Wednesdays 11.30-12.30

Professor Laleh Khalili (she/her)

Professor of Gulf Studies
Institute of Arab and Islamic Studies

I made my way to a PhD in politics by way of an undergraduate degree in engineering and after working for some years as a management consultant in the US. I have been, throughout my scholarly career, compelled with and curious about the workings of transnational movements: of colonial forms of power and violence, of resistance, of ideas and practices, of people, and now of capital and cargo. I have always woven through analyses of gender, racialisation, political violence and political economy in my research, and have been particularly fascinated by both the ongoing violence of empire and the afterlives of colonialism in contemporary politics.

 

I have examined the representations and practices of violence in my first two book, Heroes and Martyrs of Palestine: the Politics of National Commemoration (Cambridge 2007) and Time in the Shadows: Confinement in Counterinsurgency (Stanford 2013) as well as in a volume I co-edited with Jillian Schwedler, titled Policing and Prisons in the Middle East: Formations of Coercion (Hurst 2010). My book Sinews of War and Trade: Shipping and Capitalism in the Arabian Peninsula (Verso 2020) examines the role of maritime infrastructures as conduits of movement of technologies, capital, people and cargo. A complementary long essay/mini-book, The Corporeal Life of Seafaring (Mack Books 2024) attends more closely to the everyday experiences of seafarers on modern mega-freighters. I have also written article (in edited volumes, journals, museum catalogues and magazines) on a range of subjects from the politics of pleasure and gendered subjectivities to trade, finance, collective memory, and the role of happiness in counterinsurgencies, inter alia. I am currently putting the finishing touches on a book of collected essays tentatively titled Extractive Capitalism (Profile Books forthcoming) and planning other projects, on the afterlives of oil and gas after their nationalisation in the Middle East, and on the lifeways and infrastructures of food in martime cultures.

 

Education

2005 Ph.D. Political Science with distinction, Columbia University

Dissertation: Citizens of an Unborn Kingdom: Stateless Palestinian Refugees and Contentious Commemoration

Dissertation Committee: Lisa Anderson, Ira Katznelson, Rashid Khalidi, Anthony Marx, Charles Tilly

1999 Master of International Affairs, School of International & Public Affairs, Columbia University

1991 B.Sc. Chemical Engineering, University of Texas

 

Books

2025 Extractive Capitalism: Commodities, Cargo and Cronyism (Profile, forthcoming)

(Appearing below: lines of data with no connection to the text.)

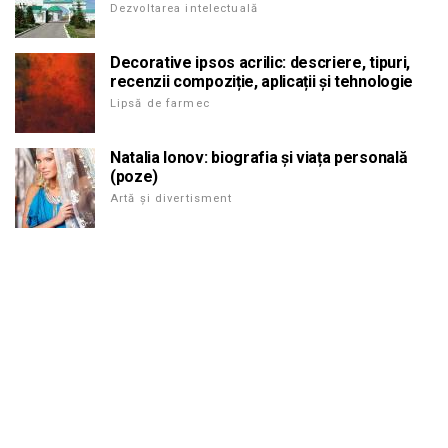
Dezvoltarea intelectuală
Decorative ipsos acrilic: descriere, tipuri,
recenzii compoziție, aplicații și tehnologie
Lipsă de farmec
Natalia Ionov: biografia și viața personală
(poze)
Artă și divertisment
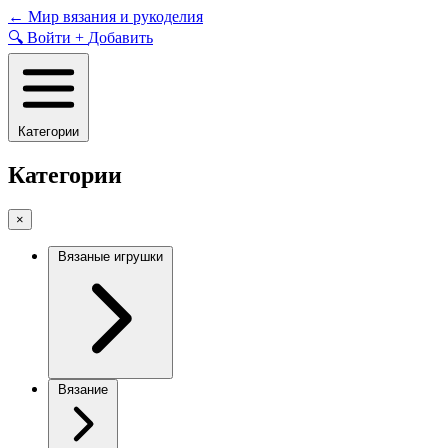
Skip
←
Мир вязания и рукоделия
to
🔍
Войти
+
Добавить
content
Категории
Категории
×
Вязаные игрушки
Вязание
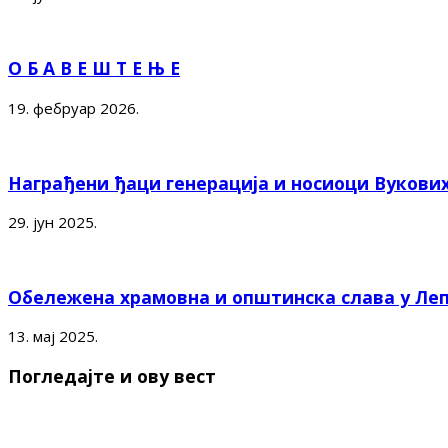
О Б А В Е Ш Т Е Њ Е
19. фебруар 2026.
Награђени ђаци генерација и носиоци Вукови
29. јун 2025.
Обележена храмовна и општинска слава у Ле
13. мај 2025.
Погледајте и ову вест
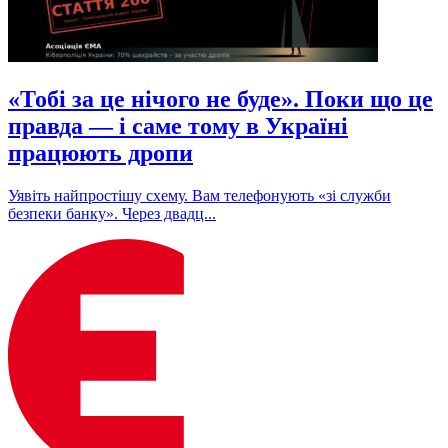
«Тобі за це нічого не буде». Поки що це
правда — і саме тому в Україні
працюють дропи
Уявіть найпростішу схему. Вам телефонують «зі служби
безпеки банку». Через двадц...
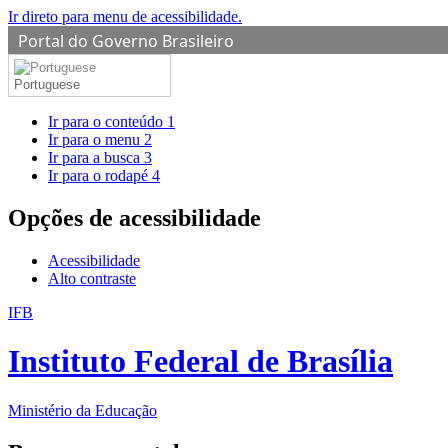
Ir direto para menu de acessibilidade.
Portal do Governo Brasileiro
Portuguese
Ir para o conteúdo
1
Ir para o menu
2
Ir para a busca
3
Ir para o rodapé
4
Opções de acessibilidade
Acessibilidade
Alto contraste
IFB
Instituto Federal de Brasília
Ministério da Educação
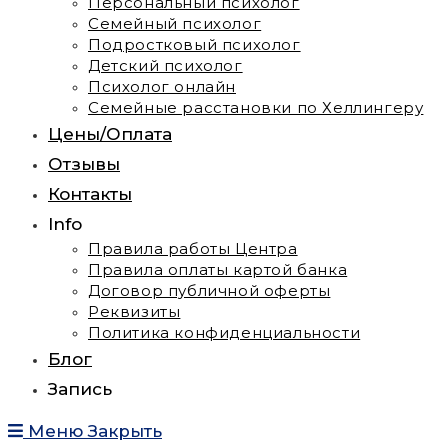
Персональный психолог
Семейный психолог
Подростковый психолог
Детский психолог
Психолог онлайн
Семейные расстановки по Хеллингеру
Цены/Оплата
Отзывы
Контакты
Info
Правила работы Центра
Правила оплаты картой банка
Договор публичной оферты
Реквизиты
Политика конфиденциальности
Блог
Запись
Меню
Закрыть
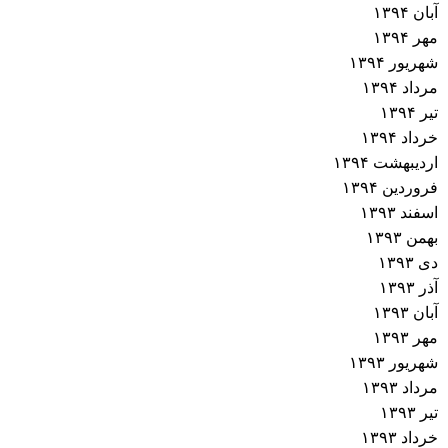
آبان ۱۳۹۴
مهر ۱۳۹۴
شهریور ۱۳۹۴
مرداد ۱۳۹۴
تیر ۱۳۹۴
خرداد ۱۳۹۴
اردیبهشت ۱۳۹۴
فروردین ۱۳۹۴
اسفند ۱۳۹۳
بهمن ۱۳۹۳
دی ۱۳۹۳
آذر ۱۳۹۳
آبان ۱۳۹۳
مهر ۱۳۹۳
شهریور ۱۳۹۳
مرداد ۱۳۹۳
تیر ۱۳۹۳
خرداد ۱۳۹۳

2024 The Corporeal Life of Seafaring (Mack Books).

2020 Sinews of War and Trade (Verso).

Paperback edition with a new foreword issued in 2021.

2013 Time in the Shadows: Confinement in Counterinsurgencies (Stanford University Press).

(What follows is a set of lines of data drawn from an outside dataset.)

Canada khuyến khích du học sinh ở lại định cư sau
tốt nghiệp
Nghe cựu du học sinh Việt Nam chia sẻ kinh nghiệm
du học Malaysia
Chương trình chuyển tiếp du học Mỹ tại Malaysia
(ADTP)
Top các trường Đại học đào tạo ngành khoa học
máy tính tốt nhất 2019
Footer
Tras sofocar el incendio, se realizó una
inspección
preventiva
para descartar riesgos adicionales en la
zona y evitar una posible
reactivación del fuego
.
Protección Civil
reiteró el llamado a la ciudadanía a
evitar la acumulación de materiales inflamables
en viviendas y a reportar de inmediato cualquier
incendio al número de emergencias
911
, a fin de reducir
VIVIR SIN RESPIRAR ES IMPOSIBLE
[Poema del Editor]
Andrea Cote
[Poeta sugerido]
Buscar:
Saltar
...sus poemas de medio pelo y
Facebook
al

Awarded the Susan Strange Best Book Award 2012 by the British International Studies Association;

Winner of the 2014 Best Book award of the International Political Sociology section of the ISA;

Selected as an “Outstanding Academic Title” of 2013 by Choice.

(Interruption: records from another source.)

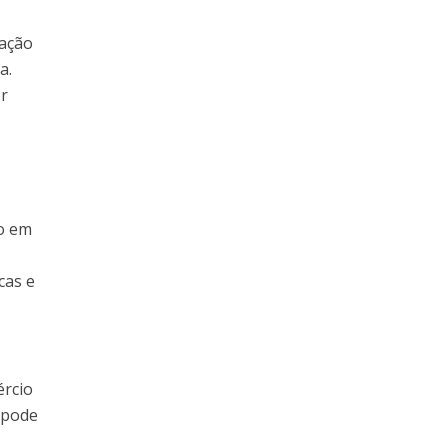
gação
a.
or
to em
cas e
ércio
 pode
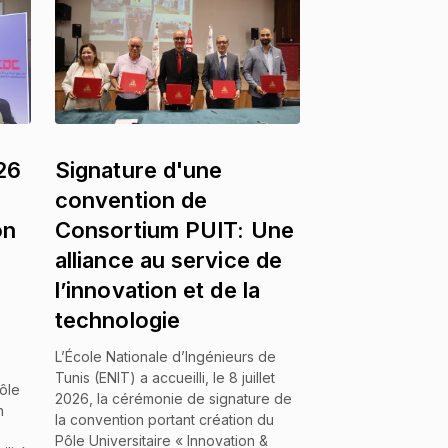
26
Signature d'une
convention de
on
Consortium PUIT: Une
alliance au service de
l’innovation et de la
technologie
L’École Nationale d’Ingénieurs de
,
Tunis (ENIT) a accueilli, le 8 juillet
ôle
2026, la cérémonie de signature de
n
la convention portant création du
Pôle Universitaire « Innovation &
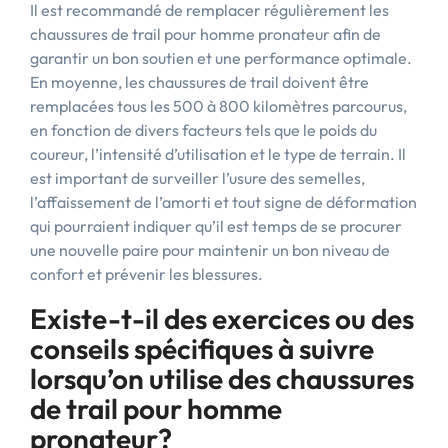
Il est recommandé de remplacer régulièrement les
chaussures de trail pour homme pronateur afin de
garantir un bon soutien et une performance optimale.
En moyenne, les chaussures de trail doivent être
remplacées tous les 500 à 800 kilomètres parcourus,
en fonction de divers facteurs tels que le poids du
coureur, l’intensité d’utilisation et le type de terrain. Il
est important de surveiller l’usure des semelles,
l’affaissement de l’amorti et tout signe de déformation
qui pourraient indiquer qu’il est temps de se procurer
une nouvelle paire pour maintenir un bon niveau de
confort et prévenir les blessures.
Existe-t-il des exercices ou des
conseils spécifiques à suivre
lorsqu’on utilise des chaussures
de trail pour homme
pronateur?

2007 Heroes and Martyrs of Palestine: The Politics of National Commemoration (Cambridge University Press).

 

Edited Volumes

2010 Policing and Prisons in the Middle East: Formations of Coercion. Co-edited with Jillian Schwedler (Hurst & Co./Oxford University Press).

2008 Politics of the Modern Arab World: Critical Concepts, Volumes I through IV (Routledge). Individual volumes are titled (I) State, Power and Political Economy; (II) Gender, Society, Culture; (III) Political and Social Movements; and (IV) International Politics and War.